The earliest interest in re-use of the papers came chiefly from social historians seeking new sources for their research on the period of the Second World War in Britain. Since Mass-Observation had begun work in 1937, its coverage of wartime is particularly extensive. Two young scholars who were working in this area were instrumental in alerting BRIGGS to the potential of the papers as an important resource for the period. Paul ADDISON, now professor of History at the University of Edinburgh, first re-discovered the papers in the late 1960s and made substantial use of them in his research on social and party political

developments during World War Two, published as The Road to 1945 (1975). His friend, the now eminent historian Angus CALDER, was one of BRIGGS'

postgraduate students at Sussex in the sixties. He too used the papers. His thesis on the Common Wealth Party introduced him to an interest in wartime Britain and he drew heavily on the collection for his comprehensive study of the Home Front in Britain 1939-45, published as The People's War in 1969. CALDER was the first of many writers to be questioned on his reliance on Mass-

Observation evidence. In a the preface to the second edition of his book, in response to criticisms by Margaret COLE and Henry PELLING, he wrote:

"They [Mass-Observation reports] were indeed produced by inexperienced people in very difficult conditions. But for me they were an indispensable aid to tracing popular views and reactions in all kinds of fields, from aerial bombardment to greyhound racing. ... [they] must indeed be used with caution as I recognised when I was handling them, but their biasses and shortcomings are so evident that it should be easy to allow for them. I stick to my idea that they are probably the richest source of material available to the social historian of the period ..." (CALDER 1971, Preface to the Second [Panther] Edition). [2]

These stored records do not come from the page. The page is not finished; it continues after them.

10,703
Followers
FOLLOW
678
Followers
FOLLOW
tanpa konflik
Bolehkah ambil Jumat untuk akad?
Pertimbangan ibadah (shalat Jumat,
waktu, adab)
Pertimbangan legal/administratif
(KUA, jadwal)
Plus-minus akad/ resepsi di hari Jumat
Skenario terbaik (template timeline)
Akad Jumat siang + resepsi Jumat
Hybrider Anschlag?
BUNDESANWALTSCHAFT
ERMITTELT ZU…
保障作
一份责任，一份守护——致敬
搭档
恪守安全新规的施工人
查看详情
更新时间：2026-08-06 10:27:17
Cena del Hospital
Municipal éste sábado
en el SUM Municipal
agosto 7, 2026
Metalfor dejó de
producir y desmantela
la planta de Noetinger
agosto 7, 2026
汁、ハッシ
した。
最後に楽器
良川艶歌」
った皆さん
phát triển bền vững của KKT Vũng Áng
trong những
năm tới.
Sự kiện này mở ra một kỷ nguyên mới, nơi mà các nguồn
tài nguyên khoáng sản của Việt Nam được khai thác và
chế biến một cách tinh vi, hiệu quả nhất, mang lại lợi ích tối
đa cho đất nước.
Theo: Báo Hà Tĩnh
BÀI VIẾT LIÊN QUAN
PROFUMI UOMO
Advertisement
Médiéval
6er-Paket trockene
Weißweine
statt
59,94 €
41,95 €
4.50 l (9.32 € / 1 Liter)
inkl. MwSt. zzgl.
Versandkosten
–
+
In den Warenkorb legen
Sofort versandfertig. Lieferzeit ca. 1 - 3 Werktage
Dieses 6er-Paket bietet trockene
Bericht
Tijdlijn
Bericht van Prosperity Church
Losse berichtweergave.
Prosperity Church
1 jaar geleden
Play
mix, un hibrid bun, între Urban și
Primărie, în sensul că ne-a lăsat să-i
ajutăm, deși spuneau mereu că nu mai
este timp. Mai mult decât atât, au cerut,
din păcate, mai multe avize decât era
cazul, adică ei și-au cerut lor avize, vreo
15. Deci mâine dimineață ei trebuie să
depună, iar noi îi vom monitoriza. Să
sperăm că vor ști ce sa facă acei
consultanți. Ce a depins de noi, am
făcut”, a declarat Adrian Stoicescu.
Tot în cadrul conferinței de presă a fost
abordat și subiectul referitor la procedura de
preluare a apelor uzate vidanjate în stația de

Despite the scepticism which greeted the re-use of M-O, Asa BRIGGS was sufficiently convinced of the papers' value that he was prepared to expend his own resources (including apparently his own office at the outset) to accommodate the collection. He invited its flamboyant owner, Tom HARRISSON, who had been one of the original founders of Mass-Observation, to come to Sussex to set up the collection as a public archive. HARRISSON was made a Visiting Professor and the Archive was established as a charitable trust in the care of the University.

The VC officially opened the Archive in 1975. [3]

3. Subject Coverage of the Mass-Observation Archive

Mass-Observation's origins and history have now been well-documented in a number of publications (STANLEY 1981, STANLEY 1990, JEFFERY 1979/1999, CALDER 1985, SUMMERFIELD 1985, SHERIDAN, STREET & BLOOME 2000).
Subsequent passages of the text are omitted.